The grade of the road grew steeper, and the vehicles wallowed through another stream that bisected their path. Gold checked her map. She thought that creek might be the one the women had called Goat’s Gut. Beyond the stream, corn grew along both sides of the road so close that the drying leaves and tassels brushed the Cougars’ windows. Gold tensed; the cornfield made another good place for an ambush. But when no ambush came, she relaxed enough for the corn to remind her of vegetable gardens in New England and farms outside Fort Sill and Fort Campbell. It was late in the season, and the rustling field stood ready for harvest.
As the team climbed deeper into the hills, they met no other trucks, encountered no more pedestrians. Gold had never traveled this route before, so she didn’t know if the absence of traffic was unusual. Maybe the IED had scared everybody off the road. By some means Westerners could not understand—not even Gold—Afghan villagers seemed to communicate all events instantly. Most owned no phones or computers, but they always knew what was happening in their districts. Whether they’d tell an American soldier, however, was another matter.
After several more miles of fields, barren rock, and a thinned-out pine forest, the Cougars slowed to a crawl.
“Up ahead,” Blount said.
Gold crouched to look forward through the windshield. Nestled into a cove in the hills she saw a village of about six homes. The wood-latticed structures were made mainly of stone, with rough planking and thatch for roofs. A gray tabby prowled among boulders between two of the huts. A rooster flew from the cat’s approach and alighted atop one of the houses. At another home, a white flag fluttered from a rough-hewn tree limb that served as a pole.
The white flag was not a signal of surrender.
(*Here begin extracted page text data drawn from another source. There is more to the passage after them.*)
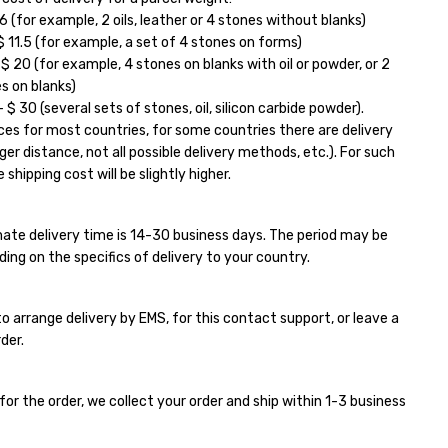
6 (for example, 2 oils, leather or 4 stones without blanks)
11.5 (for example, a set of 4 stones on forms)
 20 (for example, 4 stones on blanks with oil or powder, or 2
s on blanks)
$ 30 (several sets of stones, oil, silicon carbide powder).
ces for most countries, for some countries there are delivery
ger distance, not all possible delivery methods, etc.). For such
 shipping cost will be slightly higher.
ate delivery time is 14-30 business days. The period may be
ding on the specifics of delivery to your country.
e to arrange delivery by EMS, for this contact support, or leave a
der.
for the order, we collect your order and ship within 1-3 business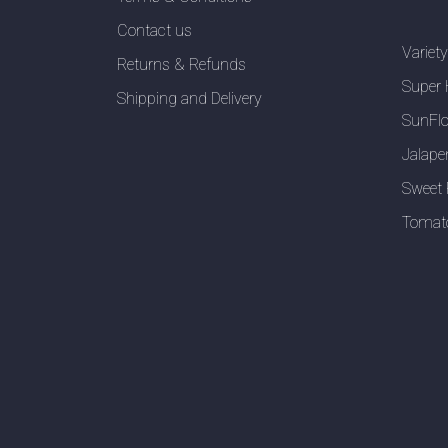
Contact us
Variet
Returns & Refunds
Super 
Shipping and Delivery
SunFlo
Jalape
Sweet 
Tomat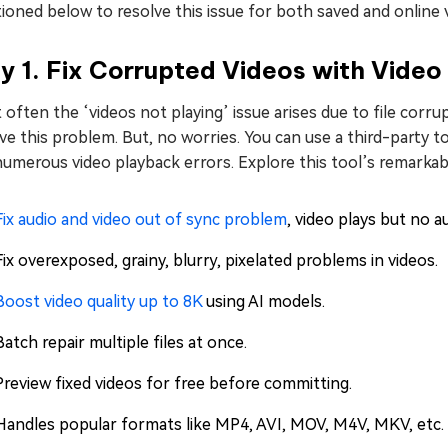
oned below to resolve this issue for both saved and online 
 1. Fix Corrupted Videos with Video
often the ‘videos not playing’ issue arises due to file corrup
ve this problem. But, no worries. You can use a third-party to
umerous video playback errors. Explore this tool’s remarkab
Fix audio and video out of sync problem
, video plays but no au
Fix overexposed, grainy, blurry, pixelated problems in videos.
Boost video quality up to 8K
using AI models.
Batch repair multiple files at once.
Preview fixed videos for free before committing.
Handles popular formats like MP4, AVI, MOV, M4V, MKV, etc.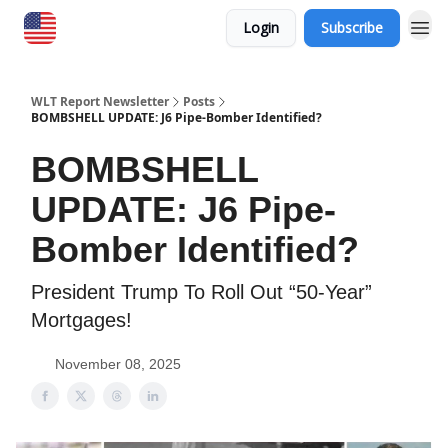
Login
Subscribe
WLT Report Newsletter
Posts
BOMBSHELL UPDATE: J6 Pipe-Bomber Identified?
BOMBSHELL
UPDATE: J6 Pipe-
Bomber Identified?
President Trump To Roll Out “50-Year”
Mortgages!
November 08, 2025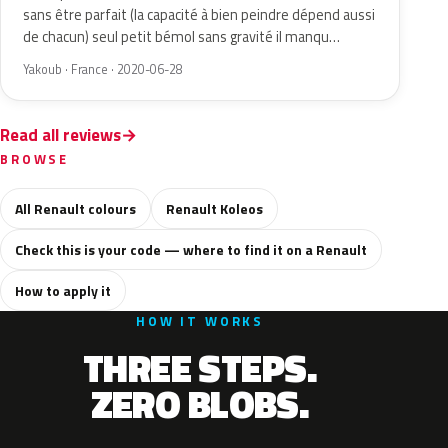
sans être parfait (la capacité à bien peindre dépend aussi
de chacun) seul petit bémol sans gravité il manqu…
Yakoub · France · 2020-06-28
Read all reviews
BROWSE
All Renault colours
Renault Koleos
Check this is your code — where to find it on a Renault
How to apply it
HOW IT WORKS
THREE STEPS.
ZERO BLOBS.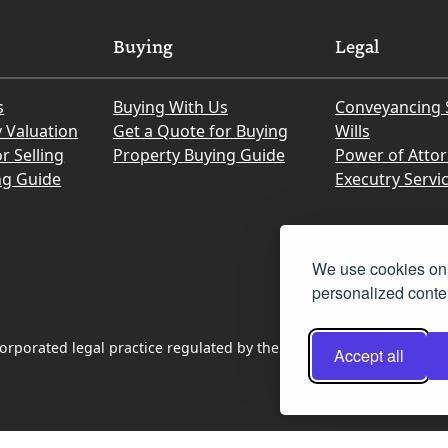
Buying
Legal
s
Buying With Us
Conveyancing 
y Valuation
Get a Quote for Buying
Wills
r Selling
Property Buying Guide
Power of Atto
ng Guide
Executry Servi
We use cookies on 
personalized conten
rporated legal practice regulated by the Law Society of Scotland
Accept all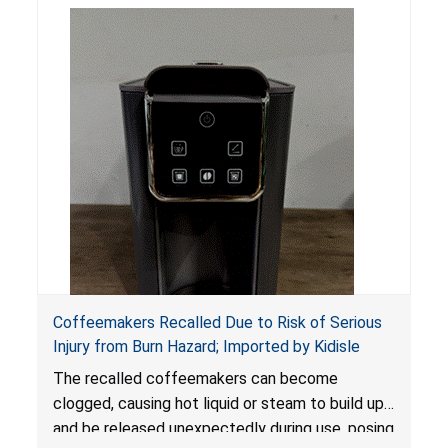
Coffeemakers Recalled Due to Risk of Serious
Injury from Burn Hazard; Imported by Kidisle
The recalled coffeemakers can become
clogged, causing hot liquid or steam to build up
and be released unexpectedly during use, posing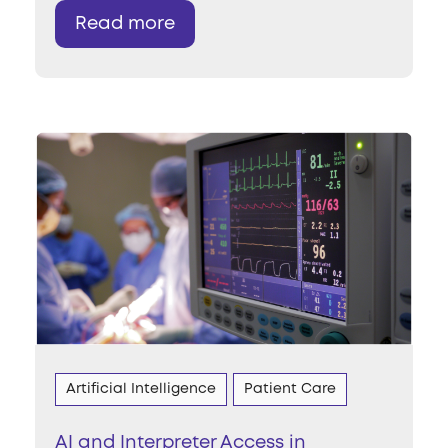
Read more
Artificial Intelligence
Patient Care
AI and Interpreter Access in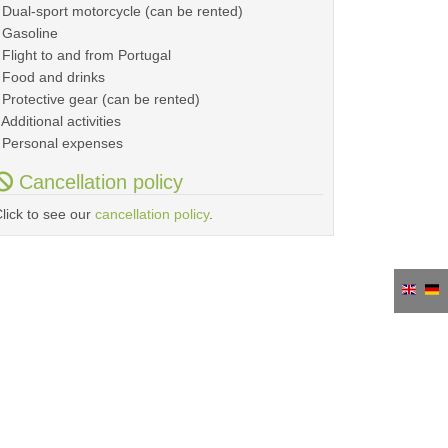
 Dual-sport motorcycle (can be rented)
 Gasoline
 Flight to and from Portugal
 Food and drinks
 Protective gear (can be rented)
 Additional activities
 Personal expenses
Cancellation policy
lick to see our
cancellation policy
.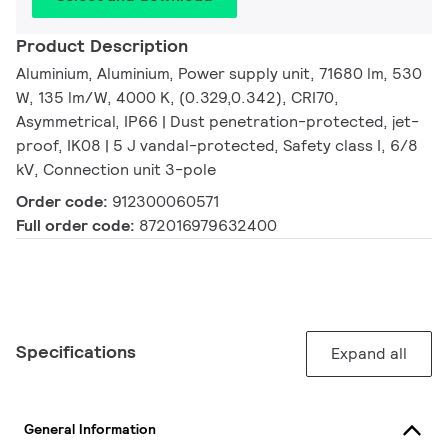
Product Description
Aluminium, Aluminium, Power supply unit, 71680 lm, 530
W, 135 lm/W, 4000 K, (0.329,0.342), CRI70,
Asymmetrical, IP66 | Dust penetration-protected, jet-
proof, IK08 | 5 J vandal-protected, Safety class I, 6/8
kV, Connection unit 3-pole
Order code:
912300060571
Full order code:
872016979632400
Specifications
Expand all
General Information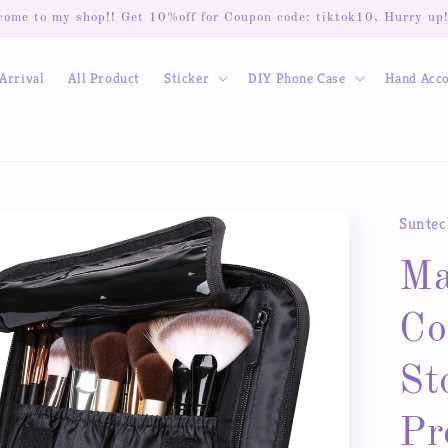
ome to my shop!! Get 10%off for Coupon code: tiktok10, Hurry up
Arrival
All Product
Sticker
DIY Phone Case
Hand Acc
Suntec
Ma
Co
St
Pr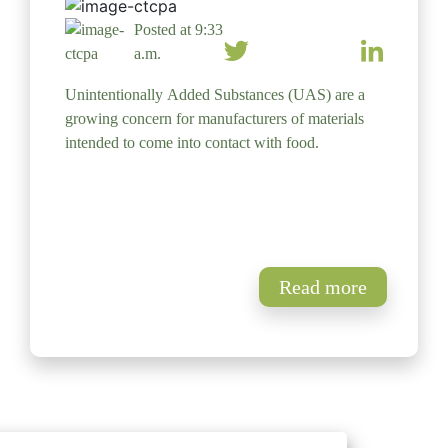
Posted at 9:33
a.m.
Unintentionally Added Substances (UAS) are a
growing concern for manufacturers of materials
intended to come into contact with food.
Read more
It was the banner of the Taliban.
* * *
On his knees in the cabin of the downed helicopter, Parson held his pistol ready. His legs hurt like hell from when he’d fallen during the crash landing. He sniffed again for spilled fuel, smelled only normal engine odors. Rashid killed the battery switch, and the interphone went dead. With not even static on the circuit now, Parson tore off his headset and pitched it onto the troop seats by his helmet bag. The Afghans shouted in Pashto.
“What the hell just happened, Rashid?” Parson yelled.
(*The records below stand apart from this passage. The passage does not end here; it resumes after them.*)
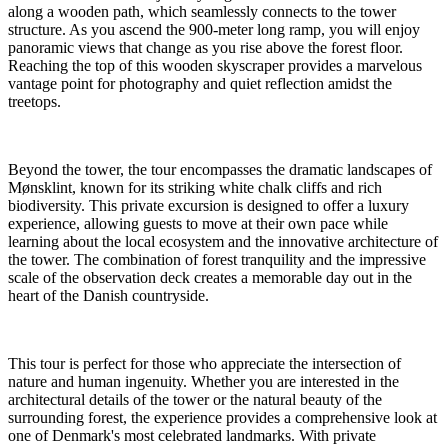
along a wooden path, which seamlessly connects to the tower
structure. As you ascend the 900-meter long ramp, you will enjoy
panoramic views that change as you rise above the forest floor.
Reaching the top of this wooden skyscraper provides a marvelous
vantage point for photography and quiet reflection amidst the
treetops.
Beyond the tower, the tour encompasses the dramatic landscapes of
Mønsklint, known for its striking white chalk cliffs and rich
biodiversity. This private excursion is designed to offer a luxury
experience, allowing guests to move at their own pace while
learning about the local ecosystem and the innovative architecture of
the tower. The combination of forest tranquility and the impressive
scale of the observation deck creates a memorable day out in the
heart of the Danish countryside.
This tour is perfect for those who appreciate the intersection of
nature and human ingenuity. Whether you are interested in the
architectural details of the tower or the natural beauty of the
surrounding forest, the experience provides a comprehensive look at
one of Denmark's most celebrated landmarks. With private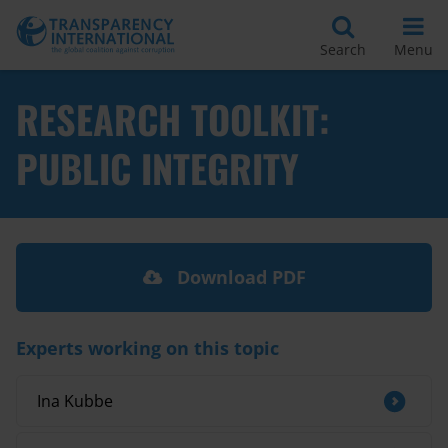
Search
Menu
RESEARCH TOOLKIT:
PUBLIC INTEGRITY
Download PDF
Experts working on this topic
Ina Kubbe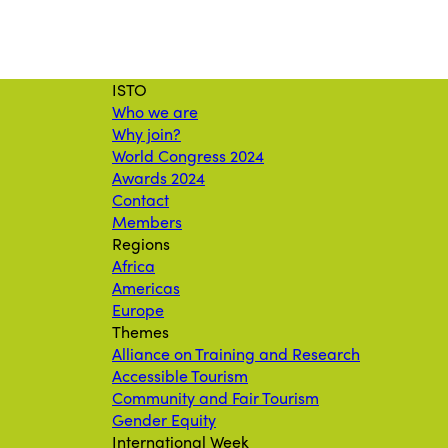
ISTO
Who we are
Why join?
World Congress 2024
Awards 2024
Contact
Members
Regions
Africa
Americas
Europe
Themes
Alliance on Training and Research
Accessible Tourism
Community and Fair Tourism
Gender Equity
International Week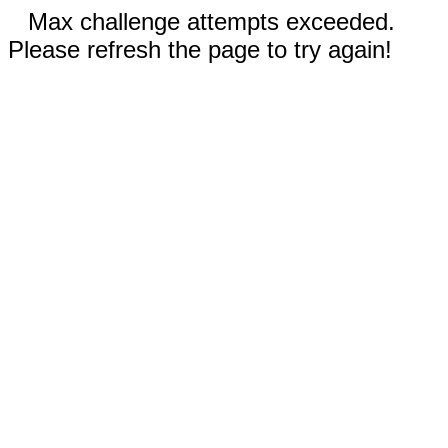
Max challenge attempts exceeded.
Please refresh the page to try again!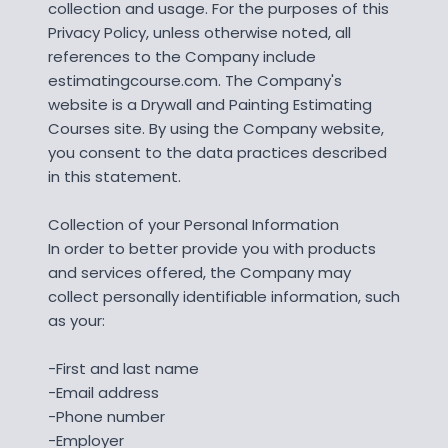
collection and usage. For the purposes of this
Privacy Policy, unless otherwise noted, all
references to the Company include
estimatingcourse.com. The Company's
website is a Drywall and Painting Estimating
Courses site. By using the Company website,
you consent to the data practices described
in this statement.
Collection of your Personal Information
In order to better provide you with products
and services offered, the Company may
collect personally identifiable information, such
as your:
-First and last name
-Email address
-Phone number
-Employer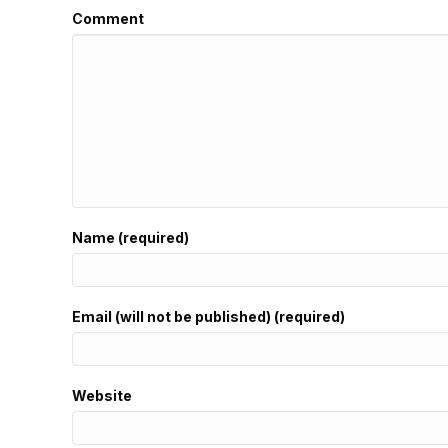
Comment
Name (required)
Email (will not be published) (required)
Website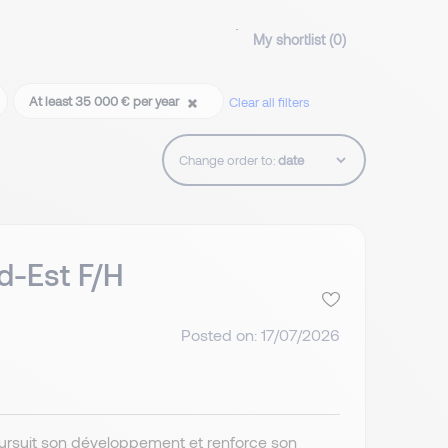
My shortlist (
0
)
At least 35 000 € per year
Clear all filters
Change order to:
d-Est F/H
Posted on: 17/07/2026
poursuit son développement et renforce son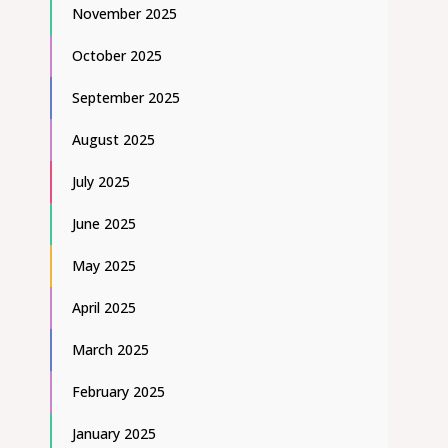
November 2025
October 2025
September 2025
August 2025
July 2025
June 2025
May 2025
April 2025
March 2025
February 2025
January 2025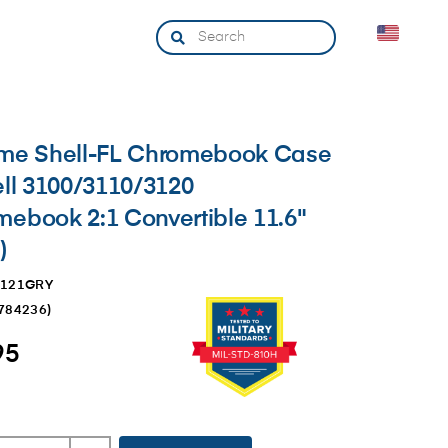
eme Shell-FL Chromebook Case
ell 3100/3110/3120
ebook 2:1 Convertible 11.6"
)
3121GRY
784236
)
95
Rashid barked a command, apparently an order for silence. Then he said, “Lieutenant Aamir want to give you to ransom.”
A chill went through Parson. Not caused by the rising wind, but by stirrings of rage. As a lieutenant colonel, an adviser to the Afghan Air Force no less, he would have made one hell of a prize. The military would not have paid ransom for him, but the insurgents didn’t know that. One group might have sold him to another. Or perhaps they’d have simply murdered him on video. No wonder that bastard flew off course. He’d never been lost; he was just heading for a different destination.